Instructions to follow
Your answer should be the data below, reproduced with nothing changed.

The input
[Start of section]
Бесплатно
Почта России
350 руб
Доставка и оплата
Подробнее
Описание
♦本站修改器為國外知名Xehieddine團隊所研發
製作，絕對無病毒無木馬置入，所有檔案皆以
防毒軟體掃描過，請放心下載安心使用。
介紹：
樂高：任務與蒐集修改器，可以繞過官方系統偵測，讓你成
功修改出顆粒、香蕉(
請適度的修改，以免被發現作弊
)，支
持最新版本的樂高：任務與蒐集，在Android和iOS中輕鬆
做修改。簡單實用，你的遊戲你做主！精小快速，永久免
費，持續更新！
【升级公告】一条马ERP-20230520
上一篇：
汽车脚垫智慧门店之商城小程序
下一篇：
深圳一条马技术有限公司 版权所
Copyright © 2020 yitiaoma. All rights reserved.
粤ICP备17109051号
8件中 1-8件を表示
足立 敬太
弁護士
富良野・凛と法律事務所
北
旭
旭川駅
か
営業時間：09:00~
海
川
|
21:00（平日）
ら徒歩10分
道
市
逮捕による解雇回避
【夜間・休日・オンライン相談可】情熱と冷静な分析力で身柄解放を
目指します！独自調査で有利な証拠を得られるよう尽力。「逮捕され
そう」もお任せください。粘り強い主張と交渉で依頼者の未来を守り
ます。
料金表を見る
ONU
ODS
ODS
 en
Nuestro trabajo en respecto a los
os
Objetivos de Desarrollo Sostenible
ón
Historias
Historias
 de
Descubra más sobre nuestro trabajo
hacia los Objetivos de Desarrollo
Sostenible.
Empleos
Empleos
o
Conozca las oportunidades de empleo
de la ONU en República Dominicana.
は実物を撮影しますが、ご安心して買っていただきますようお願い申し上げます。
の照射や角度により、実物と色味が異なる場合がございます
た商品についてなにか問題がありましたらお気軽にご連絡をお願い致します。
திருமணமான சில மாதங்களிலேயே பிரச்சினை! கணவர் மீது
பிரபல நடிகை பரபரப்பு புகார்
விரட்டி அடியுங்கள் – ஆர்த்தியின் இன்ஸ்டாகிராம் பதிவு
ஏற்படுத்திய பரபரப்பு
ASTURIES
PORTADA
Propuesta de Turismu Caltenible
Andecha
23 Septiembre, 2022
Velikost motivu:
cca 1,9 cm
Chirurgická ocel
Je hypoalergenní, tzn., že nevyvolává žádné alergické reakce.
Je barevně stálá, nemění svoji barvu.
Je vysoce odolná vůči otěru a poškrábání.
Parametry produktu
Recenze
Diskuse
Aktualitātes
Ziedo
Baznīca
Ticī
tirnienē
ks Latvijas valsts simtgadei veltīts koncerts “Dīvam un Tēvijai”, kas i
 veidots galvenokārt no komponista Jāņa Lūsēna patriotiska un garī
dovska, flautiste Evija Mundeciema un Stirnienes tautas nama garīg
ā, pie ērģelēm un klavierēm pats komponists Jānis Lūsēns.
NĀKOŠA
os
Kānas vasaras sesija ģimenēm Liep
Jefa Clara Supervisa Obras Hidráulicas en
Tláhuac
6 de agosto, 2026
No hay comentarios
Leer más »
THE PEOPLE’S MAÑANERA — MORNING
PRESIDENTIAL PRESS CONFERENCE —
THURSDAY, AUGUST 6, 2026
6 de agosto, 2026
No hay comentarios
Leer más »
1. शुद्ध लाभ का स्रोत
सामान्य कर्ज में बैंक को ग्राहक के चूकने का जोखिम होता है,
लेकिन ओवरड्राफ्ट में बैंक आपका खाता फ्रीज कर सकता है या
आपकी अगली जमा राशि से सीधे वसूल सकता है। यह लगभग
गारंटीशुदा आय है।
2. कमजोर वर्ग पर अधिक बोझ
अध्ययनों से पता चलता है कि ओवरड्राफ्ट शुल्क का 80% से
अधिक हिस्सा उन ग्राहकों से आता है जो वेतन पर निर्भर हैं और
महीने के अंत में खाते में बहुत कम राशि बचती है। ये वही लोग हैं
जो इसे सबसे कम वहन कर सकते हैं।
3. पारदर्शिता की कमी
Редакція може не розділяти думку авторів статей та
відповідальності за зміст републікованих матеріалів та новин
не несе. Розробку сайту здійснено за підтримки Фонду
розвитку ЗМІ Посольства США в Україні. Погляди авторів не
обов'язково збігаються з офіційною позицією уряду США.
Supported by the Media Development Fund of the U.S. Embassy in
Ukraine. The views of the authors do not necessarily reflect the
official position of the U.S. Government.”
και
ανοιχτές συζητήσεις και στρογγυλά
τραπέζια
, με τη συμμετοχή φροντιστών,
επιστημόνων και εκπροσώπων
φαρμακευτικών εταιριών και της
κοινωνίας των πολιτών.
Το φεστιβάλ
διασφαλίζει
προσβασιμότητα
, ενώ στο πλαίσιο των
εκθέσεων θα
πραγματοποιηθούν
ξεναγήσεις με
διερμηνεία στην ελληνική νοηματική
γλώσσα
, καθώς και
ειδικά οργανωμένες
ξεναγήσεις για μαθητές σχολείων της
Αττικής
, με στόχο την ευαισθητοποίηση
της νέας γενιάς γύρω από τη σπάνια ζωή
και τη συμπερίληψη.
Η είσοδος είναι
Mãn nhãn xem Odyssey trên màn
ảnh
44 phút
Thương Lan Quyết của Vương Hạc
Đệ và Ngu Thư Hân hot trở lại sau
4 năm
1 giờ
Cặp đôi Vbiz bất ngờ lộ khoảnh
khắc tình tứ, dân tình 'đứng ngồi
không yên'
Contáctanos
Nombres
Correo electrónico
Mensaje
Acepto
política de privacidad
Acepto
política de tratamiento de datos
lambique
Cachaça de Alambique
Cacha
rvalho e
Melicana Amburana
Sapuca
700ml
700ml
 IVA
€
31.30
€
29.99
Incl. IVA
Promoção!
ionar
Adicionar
[End of section]
Result below
Бесплатно
Почта России
350 руб
Доставка и оплата
Подробнее
Описание
♦本站修改器為國外知名Xehieddine團隊所研發
製作，絕對無病毒無木馬置入，所有檔案皆以
防毒軟體掃描過，請放心下載安心使用。
介紹：
樂高：任務與蒐集修改器，可以繞過官方系統偵測，讓你成
功修改出顆粒、香蕉(
請適度的修改，以免被發現作弊
)，支
持最新版本的樂高：任務與蒐集，在Android和iOS中輕鬆
做修改。簡單實用，你的遊戲你做主！精小快速，永久免
費，持續更新！
【升级公告】一条马ERP-20230520
上一篇：
汽车脚垫智慧门店之商城小程序
下一篇：
深圳一条马技术有限公司 版权所
Copyright © 2020 yitiaoma. All rights reserved.
粤ICP备17109051号
8件中 1-8件を表示
足立 敬太
弁護士
富良野・凛と法律事務所
北
旭
旭川駅
か
営業時間：09:00~
海
川
|
21:00（平日）
ら徒歩10分
道
市
逮捕による解雇回避
【夜間・休日・オンライン相談可】情熱と冷静な分析力で身柄解放を
目指します！独自調査で有利な証拠を得られるよう尽力。「逮捕され
そう」もお任せください。粘り強い主張と交渉で依頼者の未来を守り
ます。
料金表を見る
ONU
ODS
ODS
 en
Nuestro trabajo en respecto a los
os
Objetivos de Desarrollo Sostenible
ón
Historias
Historias
 de
Descubra más sobre nuestro trabajo
hacia los Objetivos de Desarrollo
Sostenible.
Empleos
Empleos
o
Conozca las oportunidades de empleo
de la ONU en República Dominicana.
は実物を撮影しますが、ご安心して買っていただきますようお願い申し上げます。
の照射や角度により、実物と色味が異なる場合がございます
た商品についてなにか問題がありましたらお気軽にご連絡をお願い致します。
திருமணமான சில மாதங்களிலேயே பிரச்சினை! கணவர் மீது
பிரபல நடிகை பரபரப்பு புகார்
விரட்டி அடியுங்கள் – ஆர்த்தியின் இன்ஸ்டாகிராம் பதிவு
ஏற்படுத்திய பரபரப்பு
ASTURIES
PORTADA
Propuesta de Turismu Caltenible
Andecha
23 Septiembre, 2022
Velikost motivu:
cca 1,9 cm
Chirurgická ocel
Je hypoalergenní, tzn., že nevyvolává žádné alergické reakce.
Je barevně stálá, nemění svoji barvu.
Je vysoce odolná vůči otěru a poškrábání.
Parametry produktu
Recenze
Diskuse
Aktualitātes
Ziedo
Baznīca
Ticī
tirnienē
ks Latvijas valsts simtgadei veltīts koncerts “Dīvam un Tēvijai”, kas i
 veidots galvenokārt no komponista Jāņa Lūsēna patriotiska un garī
dovska, flautiste Evija Mundeciema un Stirnienes tautas nama garīg
ā, pie ērģelēm un klavierēm pats komponists Jānis Lūsēns.
NĀKOŠA
os
Kānas vasaras sesija ģimenēm Liep
Jefa Clara Supervisa Obras Hidráulicas en
Tláhuac
6 de agosto, 2026
No hay comentarios
Leer más »
THE PEOPLE’S MAÑANERA — MORNING
PRESIDENTIAL PRESS CONFERENCE —
THURSDAY, AUGUST 6, 2026
6 de agosto, 2026
No hay comentarios
Leer más »
1. शुद्ध लाभ का स्रोत
सामान्य कर्ज में बैंक को ग्राहक के चूकने का जोखिम होता है,
लेकिन ओवरड्राफ्ट में बैंक आपका खाता फ्रीज कर सकता है या
आपकी अगली जमा राशि से सीधे वसूल सकता है। यह लगभग
गारंटीशुदा आय है।
2. कमजोर वर्ग पर अधिक बोझ
अध्ययनों से पता चलता है कि ओवरड्राफ्ट शुल्क का 80% से
अधिक हिस्सा उन ग्राहकों से आता है जो वेतन पर निर्भर हैं और
महीने के अंत में खाते में बहुत कम राशि बचती है। ये वही लोग हैं
जो इसे सबसे कम वहन कर सकते हैं।
3. पारदर्शिता की कमी
Редакція може не розділяти думку авторів статей та
відповідальності за зміст републікованих матеріалів та новин
не несе. Розробку сайту здійснено за підтримки Фонду
розвитку ЗМІ Посольства США в Україні. Погляди авторів не
обов'язково збігаються з офіційною позицією уряду США.
Supported by the Media Development Fund of the U.S. Embassy in
Ukraine. The views of the authors do not necessarily reflect the
official position of the U.S. Government.”
και
ανοιχτές συζητήσεις και στρογγυλά
τραπέζια
, με τη συμμετοχή φροντιστών,
επιστημόνων και εκπροσώπων
φαρμακευτικών εταιριών και της
κοινωνίας των πολιτών.
Το φεστιβάλ
διασφαλίζει
προσβασιμότητα
, ενώ στο πλαίσιο των
εκθέσεων θα
πραγματοποιηθούν
ξεναγήσεις με
διερμηνεία στην ελληνική νοηματική
γλώσσα
, καθώς και
ειδικά οργανωμένες
ξεναγήσεις για μαθητές σχολείων της
Αττικής
, με στόχο την ευαισθητοποίηση
της νέας γενιάς γύρω από τη σπάνια ζωή
και τη συμπερίληψη.
Η είσοδος είναι
Mãn nhãn xem Odyssey trên màn
ảnh
44 phút
Thương Lan Quyết của Vương Hạc
Đệ và Ngu Thư Hân hot trở lại sau
4 năm
1 giờ
Cặp đôi Vbiz bất ngờ lộ khoảnh
khắc tình tứ, dân tình 'đứng ngồi
không yên'
Contáctanos
Nombres
Correo electrónico
Mensaje
Acepto
política de privacidad
Acepto
política de tratamiento de datos
lambique
Cachaça de Alambique
Cacha
rvalho e
Melicana Amburana
Sapuca
700ml
700ml
 IVA
€
31.30
€
29.99
Incl. IVA
Promoção!
ionar
Adicionar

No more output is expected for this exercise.